• [TASK TO COMPLETE]: Here are the records. Write out exactly the lines between the one holding "89000 AUXERRE" and the one holding "89600 SAINT FLORENTIN", inclusive.

(Records drawn from a dataset)

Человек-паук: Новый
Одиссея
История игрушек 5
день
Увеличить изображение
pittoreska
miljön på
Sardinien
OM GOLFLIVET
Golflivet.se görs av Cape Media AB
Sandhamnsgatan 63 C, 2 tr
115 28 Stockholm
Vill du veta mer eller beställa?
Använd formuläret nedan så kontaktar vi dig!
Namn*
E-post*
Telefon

...

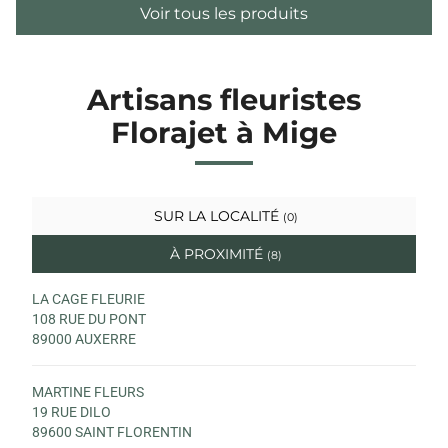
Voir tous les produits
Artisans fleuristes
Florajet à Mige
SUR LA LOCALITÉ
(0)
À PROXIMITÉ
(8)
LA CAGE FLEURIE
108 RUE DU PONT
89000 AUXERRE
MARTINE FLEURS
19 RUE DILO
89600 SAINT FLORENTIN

• [RESULT]:
89000 AUXERRE
MARTINE FLEURS
19 RUE DILO
89600 SAINT FLORENTIN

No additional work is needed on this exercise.